College of Engineering News • Iowa State University

ECpE’s Lu receives prestigious NSF CAREER award

Meng Lu, Assistant Professor of Electrical and Computer Engineering and Mechanical Engineering

Meng Lu, assistant professor with Iowa State University’s Electrical and Computer Engineering (ECpE) and Mechanical Engineering Departments, has received the National Science Foundation’s CAREER award for a project that aims at developing the next generation diagnostic technology using an engineered paper strip. The technology has the potential to drive down the cost of the health care system. The five-year award will fund Lu’s group to pursue the interdisciplinary research through 2022. The National Science Foundation (NSF) grants CAREER awards, some of the most competitive honors from the organization, once a year to standout junior faculty members who positively represent the mission of their department through their teaching and research. According to the NSF website, “Such activities should build a firm foundation for a lifetime of integrated contributions to research and education.”

Schematic diagram of a plasmonic nanolaser. The nanolaser can be exploited to detect small molecules.

With his award-winning proposal, “We will establish a low-cost, high sensitivity, multiplexed, rapid sensor paradigm, in conjunction with a new readout modality that can perform biomarker analysis for clinical disease diagnostics,” Lu said. In other words, he and his students hope to bring state-of-the-art diagnostic technology to patients’ homes and help physicians collect the healthcare information more efficiently in times of need. “We make the special paper, so-called photonic paper, that integrates photonics and microfluidics on a porous material found in most papers,” Lu said. “It allows point-of-care or bedside detection so the patient doesn’t have to go to a hospital. The procedure can be performed by the patient at home.” The photonic paper-based biosensors would detect multiple disease biomarkers found in human body fluids to provide timely warnings and would work especially well for people with limited access to resources, such as deployed members of the military, astronauts or those living in developing countries. The sensor is disposable and low in cost, which also makes it practical for use anywhere, and it can be modified for detecting hepatitis, tuberculosis, HIV and cancer.
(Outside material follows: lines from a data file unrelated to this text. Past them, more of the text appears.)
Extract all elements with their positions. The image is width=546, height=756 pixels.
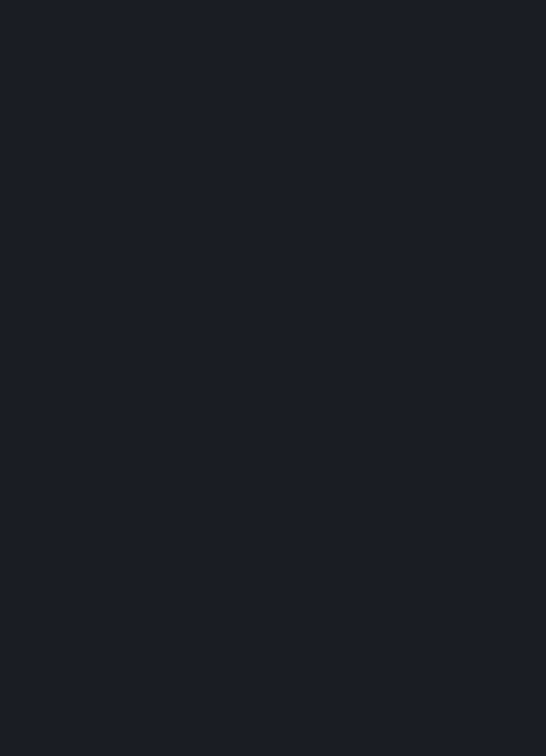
code-editor-viewport: { "lines": { "l1": "{% extends \"blog/ba… — [0, 0, 546, 71]
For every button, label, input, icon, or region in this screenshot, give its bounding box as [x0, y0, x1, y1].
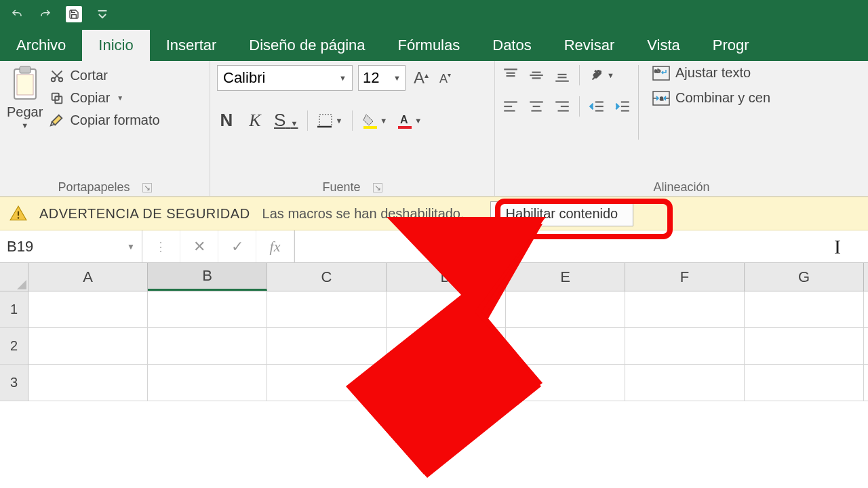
wrap-text-button[interactable]: ab Ajustar texto [652, 65, 770, 81]
cut-button[interactable]: Cortar [50, 68, 159, 83]
copy-button[interactable]: Copiar ▼ [50, 90, 159, 106]
cell[interactable] [506, 291, 625, 327]
cell[interactable] [745, 291, 864, 327]
paste-button[interactable]: Pegar ▼ [7, 65, 43, 129]
col-header-A[interactable]: A [28, 263, 148, 291]
svg-rect-2 [20, 66, 31, 73]
cell[interactable] [28, 365, 148, 401]
format-painter-button[interactable]: Copiar formato [50, 113, 159, 128]
name-box-dropdown-icon[interactable]: ▼ [127, 242, 135, 251]
name-box[interactable]: B19 ▼ [0, 230, 142, 262]
enable-content-button[interactable]: Habilitar contenido [490, 201, 634, 226]
clipboard-dialog-launcher[interactable]: ↘ [142, 183, 152, 192]
increase-indent-button[interactable] [614, 98, 631, 115]
bold-button[interactable]: N [217, 110, 236, 131]
align-bottom-button[interactable] [553, 66, 571, 84]
decrease-indent-button[interactable] [588, 98, 606, 115]
font-name-combo[interactable]: Calibri ▼ [217, 65, 353, 91]
cell[interactable] [506, 365, 625, 401]
cell[interactable] [267, 328, 387, 364]
font-color-button[interactable]: A ▼ [397, 113, 422, 129]
col-header-B[interactable]: B [148, 263, 267, 291]
cell[interactable] [28, 291, 148, 327]
quick-access-toolbar [0, 0, 868, 28]
col-header-G[interactable]: G [745, 263, 864, 291]
cell[interactable] [625, 328, 745, 364]
cell[interactable] [625, 291, 745, 327]
font-name-value: Calibri [223, 69, 265, 87]
cell[interactable] [148, 365, 267, 401]
col-header-C[interactable]: C [267, 263, 387, 291]
name-box-value: B19 [7, 238, 33, 256]
merge-center-button[interactable]: a Combinar y cen [652, 90, 770, 106]
insert-function-button[interactable]: fx [256, 230, 294, 262]
paste-dropdown-icon[interactable]: ▼ [21, 121, 28, 129]
cell[interactable] [506, 328, 625, 364]
tab-revisar[interactable]: Revisar [548, 30, 631, 61]
cell[interactable] [387, 291, 506, 327]
cancel-formula-button[interactable]: ✕ [180, 230, 218, 262]
separator [307, 110, 308, 131]
align-center-button[interactable] [528, 98, 545, 115]
format-painter-label: Copiar formato [70, 113, 159, 128]
group-portapapeles-label: Portapapeles [58, 180, 130, 195]
col-header-E[interactable]: E [506, 263, 625, 291]
underline-button[interactable]: S ▼ [274, 110, 298, 131]
cell[interactable] [625, 365, 745, 401]
cell[interactable] [745, 365, 864, 401]
align-top-button[interactable] [502, 66, 519, 84]
group-alineacion: ab ▼ ab Ajustar texto [495, 61, 868, 196]
cell[interactable] [267, 365, 387, 401]
formula-bar-expand[interactable]: ⋮ [142, 230, 180, 262]
security-warning-bar: ADVERTENCIA DE SEGURIDAD Las macros se h… [0, 197, 868, 230]
row-header-3[interactable]: 3 [0, 365, 28, 401]
tab-archivo[interactable]: Archivo [0, 30, 82, 61]
separator [579, 96, 580, 117]
undo-button[interactable] [7, 4, 27, 24]
tab-programador[interactable]: Progr [696, 30, 766, 61]
row-header-1[interactable]: 1 [0, 291, 28, 328]
save-button[interactable] [64, 4, 84, 24]
cell[interactable] [148, 291, 267, 327]
cell[interactable] [148, 328, 267, 364]
font-size-combo[interactable]: 12 ▼ [358, 65, 406, 91]
align-left-button[interactable] [502, 98, 519, 115]
align-right-button[interactable] [553, 98, 571, 115]
col-header-F[interactable]: F [625, 263, 745, 291]
cell[interactable] [267, 291, 387, 327]
align-middle-button[interactable] [528, 66, 545, 84]
svg-text:ab: ab [591, 68, 602, 79]
cell[interactable] [387, 365, 506, 401]
font-size-dropdown-icon[interactable]: ▼ [393, 74, 401, 82]
font-name-dropdown-icon[interactable]: ▼ [339, 74, 347, 82]
fill-color-button[interactable]: ▼ [362, 113, 387, 129]
customize-qat-button[interactable] [92, 4, 113, 24]
tab-datos[interactable]: Datos [476, 30, 547, 61]
ribbon: Pegar ▼ Cortar Copiar ▼ Copiar formato [0, 61, 868, 197]
row-header-2[interactable]: 2 [0, 328, 28, 365]
tab-inicio[interactable]: Inicio [82, 30, 149, 61]
formula-input[interactable]: I [295, 230, 868, 262]
tab-formulas[interactable]: Fórmulas [382, 30, 477, 61]
cell[interactable] [28, 328, 148, 364]
shrink-font-button[interactable]: A▾ [437, 69, 454, 87]
tab-diseno[interactable]: Diseño de página [233, 30, 381, 61]
cell[interactable] [745, 328, 864, 364]
copy-dropdown-icon[interactable]: ▼ [117, 94, 123, 102]
svg-text:A: A [400, 114, 408, 125]
enter-formula-button[interactable]: ✓ [218, 230, 256, 262]
cell[interactable] [387, 328, 506, 364]
tab-insertar[interactable]: Insertar [150, 30, 233, 61]
redo-button[interactable] [35, 4, 56, 24]
select-all-corner[interactable] [0, 263, 28, 291]
italic-button[interactable]: K [245, 110, 264, 131]
orientation-button[interactable]: ab ▼ [588, 66, 614, 84]
font-size-value: 12 [363, 69, 379, 87]
grow-font-button[interactable]: A▴ [411, 68, 431, 87]
group-portapapeles: Pegar ▼ Cortar Copiar ▼ Copiar formato [0, 61, 210, 196]
tab-vista[interactable]: Vista [631, 30, 696, 61]
font-dialog-launcher[interactable]: ↘ [373, 183, 382, 192]
col-header-D[interactable]: D [387, 263, 506, 291]
text-cursor-icon: I [834, 235, 841, 258]
borders-button[interactable]: ▼ [317, 113, 342, 129]
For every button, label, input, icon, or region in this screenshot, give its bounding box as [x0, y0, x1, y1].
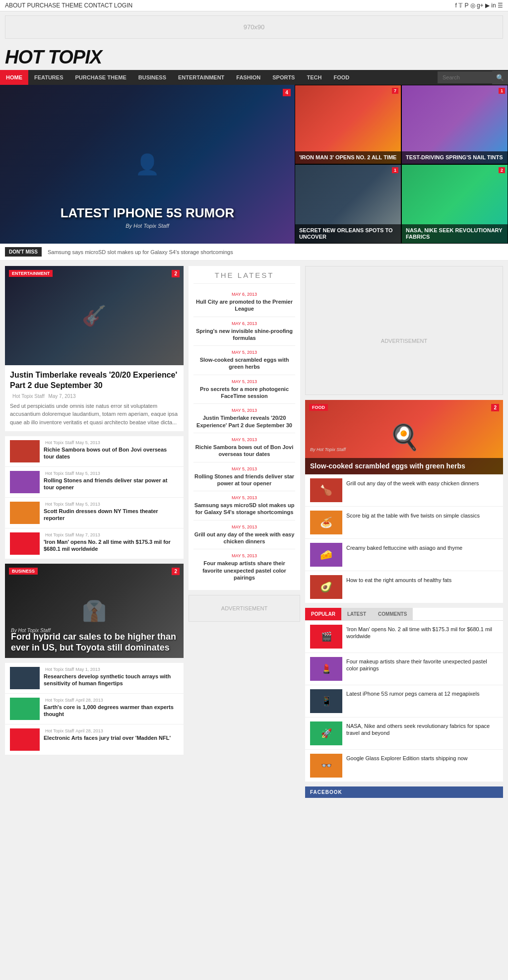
small-title-4[interactable]: 'Iron Man' opens No. 2 all time with $17… — [44, 538, 179, 553]
nav-food[interactable]: FOOD — [327, 70, 355, 85]
latest-item-title-4[interactable]: Pro secrets for a more photogenic FaceTi… — [193, 386, 295, 400]
tab-latest[interactable]: LATEST — [341, 608, 372, 620]
food-img[interactable]: 🍳 FOOD 2 By Hot Topix Staff Slow-cooked … — [305, 400, 503, 474]
pop-thumb-1[interactable]: 🎬 — [310, 625, 342, 649]
tab-popular[interactable]: POPULAR — [305, 608, 341, 620]
latest-item-title-8[interactable]: Samsung says microSD slot makes up for G… — [193, 502, 295, 516]
food-thumb-3[interactable]: 🧀 — [310, 543, 342, 567]
pop-title-3[interactable]: Latest iPhone 5S rumor pegs camera at 12… — [346, 690, 479, 697]
biz-small-article-1: Hot Topix StaffMay 1, 2013 Researchers d… — [5, 663, 184, 694]
latest-item-title-6[interactable]: Richie Sambora bows out of Bon Jovi over… — [193, 444, 295, 458]
hero-grid-item-3[interactable]: 1 SECRET NEW ORLEANS SPOTS TO UNCOVER — [295, 164, 401, 244]
hero-grid-item-2[interactable]: 1 TEST-DRIVING SPRING'S NAIL TINTS — [401, 85, 508, 164]
mid-ad: ADVERTISEMENT — [189, 595, 300, 622]
food-item-title-2[interactable]: Score big at the table with five twists … — [346, 512, 480, 519]
pop-title-4[interactable]: NASA, Nike and others seek revolutionary… — [346, 722, 498, 737]
nav-features[interactable]: FEATURES — [28, 70, 69, 85]
instagram-icon[interactable]: ◎ — [470, 2, 475, 9]
tab-comments[interactable]: COMMENTS — [372, 608, 413, 620]
hero-grid-title-2: TEST-DRIVING SPRING'S NAIL TINTS — [406, 154, 504, 161]
small-title-3[interactable]: Scott Rudin dresses down NY Times theate… — [44, 508, 179, 522]
pop-title-1[interactable]: 'Iron Man' opens No. 2 all time with $17… — [346, 626, 498, 640]
youtube-icon[interactable]: ▶ — [485, 2, 490, 9]
nav-contact[interactable]: CONTACT — [84, 2, 113, 9]
small-art-content-3: Hot Topix StaffMay 5, 2013 Scott Rudin d… — [44, 502, 179, 522]
food-thumb-2[interactable]: 🍝 — [310, 511, 342, 534]
pop-title-5[interactable]: Google Glass Explorer Edition starts shi… — [346, 755, 468, 762]
food-item-title-1[interactable]: Grill out any day of the week with easy … — [346, 480, 479, 487]
nav-sports[interactable]: SPORTS — [266, 70, 301, 85]
entertainment-date: May 7, 2013 — [48, 393, 75, 399]
site-logo[interactable]: HOT TOPIX — [5, 47, 503, 68]
ad-banner: 970x90 — [5, 15, 503, 39]
nav-purchase[interactable]: PURCHASE THEME — [27, 2, 82, 9]
hero-grid-item-4[interactable]: 2 NASA, NIKE SEEK REVOLUTIONARY FABRICS — [401, 164, 508, 244]
biz-title-2[interactable]: Earth's core is 1,000 degrees warmer tha… — [44, 704, 179, 718]
facebook-icon[interactable]: f — [455, 2, 456, 9]
hero-grid-badge-1: 7 — [392, 88, 398, 94]
small-title-1[interactable]: Richie Sambora bows out of Bon Jovi over… — [44, 446, 179, 460]
entertainment-feat-title[interactable]: Justin Timberlake reveals '20/20 Experie… — [10, 370, 179, 391]
latest-item-title-5[interactable]: Justin Timberlake reveals '20/20 Experie… — [193, 414, 295, 429]
food-feat-title[interactable]: Slow-cooked scrambled eggs with green he… — [310, 462, 498, 470]
search-button[interactable]: 🔍 — [492, 71, 508, 84]
pop-thumb-4[interactable]: 🚀 — [310, 721, 342, 745]
latest-item-title-9[interactable]: Grill out any day of the week with easy … — [193, 531, 295, 545]
biz-feat-title[interactable]: Ford hybrid car sales to be higher than … — [11, 632, 178, 653]
hero-title: LATEST IPHONE 5S RUMOR By Hot Topix Staf… — [7, 205, 287, 229]
small-thumb-3[interactable] — [10, 502, 40, 524]
nav-entertainment[interactable]: ENTERTAINMENT — [172, 70, 230, 85]
latest-item-title-2[interactable]: Spring's new invisible shine-proofing fo… — [193, 327, 295, 342]
dont-miss-text[interactable]: Samsung says microSD slot makes up for G… — [48, 249, 233, 255]
nav-search: 🔍 — [438, 71, 508, 84]
food-thumb-1[interactable]: 🍗 — [310, 478, 342, 502]
small-thumb-2[interactable] — [10, 471, 40, 493]
small-thumb-4[interactable] — [10, 532, 40, 555]
hero-main[interactable]: 👤 4 LATEST IPHONE 5S RUMOR By Hot Topix … — [0, 85, 295, 244]
hero-grid-title-3: SECRET NEW ORLEANS SPOTS TO UNCOVER — [299, 227, 397, 240]
hero-grid-badge-2: 1 — [499, 88, 505, 94]
food-item-title-4[interactable]: How to eat the right amounts of healthy … — [346, 577, 451, 584]
biz-img[interactable]: 👔 BUSINESS 2 By Hot Topix Staff Ford hyb… — [5, 564, 184, 658]
nav-business[interactable]: BUSINESS — [132, 70, 172, 85]
entertainment-num-badge: 2 — [172, 270, 180, 277]
latest-item-title-3[interactable]: Slow-cooked scrambled eggs with green he… — [193, 356, 295, 371]
biz-num-badge: 2 — [172, 568, 180, 575]
nav-fashion[interactable]: FASHION — [230, 70, 266, 85]
search-input[interactable] — [438, 71, 492, 83]
food-thumb-4[interactable]: 🥑 — [310, 575, 342, 599]
biz-thumb-3[interactable] — [10, 728, 40, 751]
nav-home[interactable]: HOME — [0, 70, 28, 85]
food-item-title-3[interactable]: Creamy baked fettuccine with asiago and … — [346, 544, 462, 551]
pinterest-icon[interactable]: P — [464, 2, 468, 9]
nav-login[interactable]: LOGIN — [114, 2, 132, 9]
entertainment-feat-img[interactable]: 🎸 ENTERTAINMENT 2 — [5, 266, 184, 365]
google-plus-icon[interactable]: g+ — [477, 2, 484, 9]
pop-thumb-3[interactable]: 📱 — [310, 689, 342, 713]
latest-item-title-1[interactable]: Hull City are promoted to the Premier Le… — [193, 298, 295, 313]
small-thumb-1[interactable] — [10, 440, 40, 462]
hero-grid-item-1[interactable]: 7 'IRON MAN 3' OPENS NO. 2 ALL TIME — [295, 85, 401, 164]
small-date-2: May 5, 2013 — [75, 471, 100, 476]
nav-about[interactable]: ABOUT — [5, 2, 25, 9]
linkedin-icon[interactable]: in — [491, 2, 496, 9]
pop-title-2[interactable]: Four makeup artists share their favorite… — [346, 658, 498, 672]
latest-item-title-7[interactable]: Rolling Stones and friends deliver star … — [193, 473, 295, 487]
biz-thumb-1[interactable] — [10, 667, 40, 689]
latest-item-title-10[interactable]: Four makeup artists share their favorite… — [193, 560, 295, 581]
latest-item-5: May 5, 2013 Justin Timberlake reveals '2… — [193, 404, 295, 433]
entertainment-cat-badge: ENTERTAINMENT — [9, 270, 53, 277]
pop-thumb-2[interactable]: 💄 — [310, 657, 342, 681]
biz-title-1[interactable]: Researchers develop synthetic touch arra… — [44, 673, 179, 687]
latest-date-8: May 5, 2013 — [193, 495, 295, 500]
biz-thumb-2[interactable] — [10, 698, 40, 720]
biz-title-3[interactable]: Electronic Arts faces jury trial over 'M… — [44, 734, 171, 741]
twitter-icon[interactable]: 𝕋 — [458, 2, 463, 9]
rss-icon[interactable]: ☰ — [498, 2, 503, 9]
pop-thumb-5[interactable]: 👓 — [310, 754, 342, 778]
nav-tech[interactable]: TECH — [301, 70, 327, 85]
hero-byline: By Hot Topix Staff — [7, 223, 287, 229]
nav-purchase-theme[interactable]: PURCHASE THEME — [69, 70, 132, 85]
small-title-2[interactable]: Rolling Stones and friends deliver star … — [44, 477, 179, 491]
popular-item-3: 📱 Latest iPhone 5S rumor pegs camera at … — [305, 685, 503, 718]
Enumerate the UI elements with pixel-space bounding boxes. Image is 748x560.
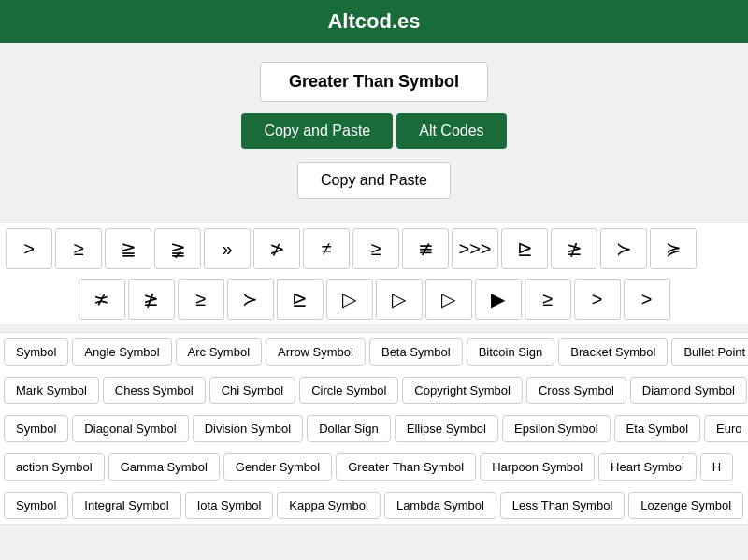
category-tag[interactable]: Heart Symbol bbox=[598, 453, 697, 481]
symbol-cell[interactable]: ≱ bbox=[128, 279, 175, 320]
symbol-cell[interactable]: ≱ bbox=[551, 228, 597, 269]
category-row: Mark SymbolChess SymbolChi SymbolCircle … bbox=[0, 371, 748, 409]
symbol-cell[interactable]: ▷ bbox=[425, 279, 472, 320]
category-tag[interactable]: Chess Symbol bbox=[103, 377, 206, 404]
category-tag[interactable]: Beta Symbol bbox=[369, 338, 463, 366]
symbol-cell[interactable]: > bbox=[624, 279, 670, 320]
category-row: SymbolAngle SymbolArc SymbolArrow Symbol… bbox=[0, 333, 748, 371]
category-section: SymbolAngle SymbolArc SymbolArrow Symbol… bbox=[0, 332, 748, 525]
category-tag[interactable]: Cross Symbol bbox=[526, 377, 626, 404]
category-tag[interactable]: Diagonal Symbol bbox=[72, 415, 188, 442]
symbol-cell[interactable]: ≽ bbox=[650, 228, 697, 269]
category-tag[interactable]: Bitcoin Sign bbox=[467, 338, 555, 366]
category-tag[interactable]: Euro bbox=[704, 415, 748, 442]
category-tag[interactable]: Dollar Sign bbox=[307, 415, 391, 442]
symbol-cell[interactable]: ≧ bbox=[105, 228, 151, 269]
category-tag[interactable]: Bullet Point bbox=[671, 338, 748, 366]
symbol-cell[interactable]: ≥ bbox=[352, 228, 399, 269]
category-tag[interactable]: Diamond Symbol bbox=[630, 377, 747, 404]
action-buttons: Copy and Paste Alt Codes bbox=[0, 113, 748, 149]
category-tag[interactable]: Ellipse Symbol bbox=[395, 415, 498, 442]
category-tag[interactable]: Mark Symbol bbox=[4, 377, 99, 404]
site-header: Altcod.es bbox=[0, 0, 748, 43]
category-tag[interactable]: Angle Symbol bbox=[72, 338, 171, 366]
category-tag[interactable]: Circle Symbol bbox=[299, 377, 398, 404]
symbol-cell[interactable]: ⊵ bbox=[277, 279, 324, 320]
category-tag[interactable]: Iota Symbol bbox=[185, 492, 274, 519]
category-row: SymbolDiagonal SymbolDivision SymbolDoll… bbox=[0, 409, 748, 448]
symbol-row-1: >≥≧≩»≯≠≥≢>>>⊵≱≻≽ bbox=[0, 223, 748, 274]
symbol-cell[interactable]: ≻ bbox=[227, 279, 274, 320]
symbol-row-2: ≭≱≥≻⊵▷▷▷▶≥>> bbox=[0, 274, 748, 324]
category-tag[interactable]: Copyright Symbol bbox=[402, 377, 523, 404]
category-tag[interactable]: Lambda Symbol bbox=[384, 492, 496, 519]
category-tag[interactable]: Epsilon Symbol bbox=[502, 415, 611, 442]
subtitle-button[interactable]: Copy and Paste bbox=[297, 162, 451, 199]
category-tag[interactable]: Gender Symbol bbox=[223, 453, 332, 481]
symbol-cell[interactable]: > bbox=[574, 279, 621, 320]
symbol-cell[interactable]: ≢ bbox=[402, 228, 449, 269]
symbol-cell[interactable]: ▶ bbox=[475, 279, 522, 320]
symbols-section: >≥≧≩»≯≠≥≢>>>⊵≱≻≽ ≭≱≥≻⊵▷▷▷▶≥>> bbox=[0, 220, 748, 328]
symbol-cell[interactable]: ≠ bbox=[303, 228, 350, 269]
category-tag[interactable]: Symbol bbox=[4, 415, 68, 442]
page-title-button[interactable]: Greater Than Symbol bbox=[260, 62, 488, 102]
category-tag[interactable]: Division Symbol bbox=[193, 415, 303, 442]
category-tag[interactable]: H bbox=[700, 453, 733, 481]
symbol-cell[interactable]: ≥ bbox=[178, 279, 224, 320]
category-tag[interactable]: Lozenge Symbol bbox=[628, 492, 743, 519]
alt-codes-button[interactable]: Alt Codes bbox=[396, 113, 506, 149]
category-tag[interactable]: action Symbol bbox=[4, 453, 105, 481]
symbol-cell[interactable]: ⊵ bbox=[501, 228, 548, 269]
symbol-cell[interactable]: ≥ bbox=[55, 228, 102, 269]
symbol-cell[interactable]: > bbox=[6, 228, 52, 269]
category-tag[interactable]: Less Than Symbol bbox=[500, 492, 625, 519]
symbol-cell[interactable]: ▷ bbox=[326, 279, 373, 320]
symbol-cell[interactable]: ≭ bbox=[79, 279, 125, 320]
category-tag[interactable]: Arrow Symbol bbox=[266, 338, 366, 366]
category-tag[interactable]: Integral Symbol bbox=[72, 492, 180, 519]
symbol-cell[interactable]: ≯ bbox=[253, 228, 300, 269]
site-title: Altcod.es bbox=[327, 9, 420, 33]
symbol-cell[interactable]: >>> bbox=[452, 228, 498, 269]
category-tag[interactable]: Harpoon Symbol bbox=[480, 453, 595, 481]
category-tag[interactable]: Symbol bbox=[4, 492, 68, 519]
symbol-cell[interactable]: ≩ bbox=[154, 228, 201, 269]
copy-paste-button[interactable]: Copy and Paste bbox=[241, 113, 393, 149]
symbol-cell[interactable]: ≻ bbox=[600, 228, 647, 269]
symbol-cell[interactable]: ≥ bbox=[525, 279, 571, 320]
symbol-grid: >≥≧≩»≯≠≥≢>>>⊵≱≻≽ ≭≱≥≻⊵▷▷▷▶≥>> bbox=[0, 223, 748, 324]
category-tag[interactable]: Chi Symbol bbox=[209, 377, 295, 404]
category-tag[interactable]: Greater Than Symbol bbox=[336, 453, 476, 481]
category-tag[interactable]: Arc Symbol bbox=[176, 338, 262, 366]
symbol-cell[interactable]: ▷ bbox=[376, 279, 423, 320]
main-content: Greater Than Symbol Copy and Paste Alt C… bbox=[0, 43, 748, 220]
category-tag[interactable]: Gamma Symbol bbox=[108, 453, 220, 481]
symbol-cell[interactable]: » bbox=[204, 228, 251, 269]
category-tag[interactable]: Kappa Symbol bbox=[277, 492, 381, 519]
category-row: action SymbolGamma SymbolGender SymbolGr… bbox=[0, 448, 748, 486]
category-tag[interactable]: Symbol bbox=[4, 338, 68, 366]
category-row: SymbolIntegral SymbolIota SymbolKappa Sy… bbox=[0, 486, 748, 524]
category-tag[interactable]: Bracket Symbol bbox=[558, 338, 668, 366]
category-tag[interactable]: Eta Symbol bbox=[614, 415, 700, 442]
Detection setup used for the study of a nanofluidic high-Q resonator biosensor.

According to Lu, “To date, the poor sensitivity and high cost are still the key challenges prohibiting a practical point-of-care diagnostic test based on quantifying low-abundance disease biomarkers.” Lu’s group is working with Douglas Jones, professor of Iowa State’s College of Veterinary Medicine, and John McClelland of MTEC Photoacoustics, Inc., to address these challenges. Lu hopes to work with doctors and physicians in clinics.  “We are working with MTEC Photoacoustics to pursue the new biosensing mechanism. We collaborate with Professor Jones — they send us their sample, and we do the test,” Lu said. “So far, we are not allowed to do the patient test. That’s why we will do more collaborations, which is funded in part by NSF, to optimize the photonic paper.” Because this is a CAREER award, Lu is honored not only for his current proposal but also for the entirety of his time spent at Iowa State. He began working at ISU in January 2013, teaching Electrical Engineering 332: Semiconductor Materials and Devices and Electrical Engineering 432/532: Microelectronics Fabrication Techniques. He then took on the Mechanical Engineering course ME 370: Engineering Measurements and Instrumentation. Now, Lu is developing a course for Electrical and Biomedical Engineering, called EE/BME 450: Biosensing, which relates to his research; the course teaches students how to design, evaluate and commercialize biosensors.

A portion of a compact optical spectrometer being built in Lu’s lab.

Outside of the classroom, Lu is the principal investigator for ISU’s Laboratory of Integrated Optical Sensors (LIOS), which sponsors research for undergraduate and graduate students from electrical engineering, mechanical engineering and material science. These researchers work with Lu on projects in the field of photonics, nanofabrication and biosensors. The funding from the CAREER award will go toward more research opportunities for Lu and his graduate students, as well as toward education and outreach for K-12 and undergraduate students and those in Midwestern agricultural communities and of underrepresented minorities. Lu has authored and co-authored more than 80 journal and conference papers, as compiled on the LIOS website. He credits his graduate students for their help, too, with the research and with the recognition from NSF. “My students are fantastic, and they work pretty hard,” Lu said. “I feel very lucky to have them in the group. The results of their works helped me secure the CAREER award.”